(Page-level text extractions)
────────────────

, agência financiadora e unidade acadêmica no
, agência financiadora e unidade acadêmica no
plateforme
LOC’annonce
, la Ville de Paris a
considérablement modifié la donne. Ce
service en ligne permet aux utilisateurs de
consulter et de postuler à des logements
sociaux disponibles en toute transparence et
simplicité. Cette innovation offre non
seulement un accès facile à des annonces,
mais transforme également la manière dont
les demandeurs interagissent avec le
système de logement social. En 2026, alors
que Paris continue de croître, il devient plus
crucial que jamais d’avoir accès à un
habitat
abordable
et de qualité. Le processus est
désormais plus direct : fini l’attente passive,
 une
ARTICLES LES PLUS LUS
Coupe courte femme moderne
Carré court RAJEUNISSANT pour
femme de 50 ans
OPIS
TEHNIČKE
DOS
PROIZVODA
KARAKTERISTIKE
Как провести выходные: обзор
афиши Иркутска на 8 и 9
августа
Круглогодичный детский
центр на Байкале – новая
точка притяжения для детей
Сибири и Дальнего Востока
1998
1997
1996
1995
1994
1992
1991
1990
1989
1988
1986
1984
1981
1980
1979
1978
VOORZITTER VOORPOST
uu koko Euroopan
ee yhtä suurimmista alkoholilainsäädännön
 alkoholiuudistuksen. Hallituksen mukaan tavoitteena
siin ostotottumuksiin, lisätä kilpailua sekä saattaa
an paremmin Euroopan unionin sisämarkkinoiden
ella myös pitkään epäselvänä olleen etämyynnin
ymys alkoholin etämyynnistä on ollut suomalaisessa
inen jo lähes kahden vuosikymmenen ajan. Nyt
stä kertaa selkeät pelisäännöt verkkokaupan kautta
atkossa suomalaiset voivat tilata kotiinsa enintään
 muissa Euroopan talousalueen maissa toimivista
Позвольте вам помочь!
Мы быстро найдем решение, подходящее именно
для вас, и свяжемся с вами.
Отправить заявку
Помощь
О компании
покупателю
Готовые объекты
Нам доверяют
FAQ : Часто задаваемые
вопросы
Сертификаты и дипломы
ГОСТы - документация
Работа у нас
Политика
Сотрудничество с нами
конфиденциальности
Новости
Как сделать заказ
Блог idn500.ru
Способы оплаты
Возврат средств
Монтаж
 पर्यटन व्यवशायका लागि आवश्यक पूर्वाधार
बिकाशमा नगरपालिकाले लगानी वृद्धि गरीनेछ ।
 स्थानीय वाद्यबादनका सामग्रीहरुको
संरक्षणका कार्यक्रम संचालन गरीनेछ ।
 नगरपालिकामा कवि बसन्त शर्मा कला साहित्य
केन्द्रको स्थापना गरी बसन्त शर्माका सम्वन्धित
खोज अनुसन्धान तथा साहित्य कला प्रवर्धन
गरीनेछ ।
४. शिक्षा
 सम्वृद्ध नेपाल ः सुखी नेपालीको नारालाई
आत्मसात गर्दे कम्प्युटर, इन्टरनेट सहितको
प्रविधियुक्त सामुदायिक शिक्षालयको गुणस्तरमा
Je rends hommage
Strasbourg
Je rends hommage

────────────────

_Problem requirements_
In the data above, copy every line where the string "Paris" appears.

_Completed exercise_
, la Ville de Paris a
que Paris continue de croître, il devient plus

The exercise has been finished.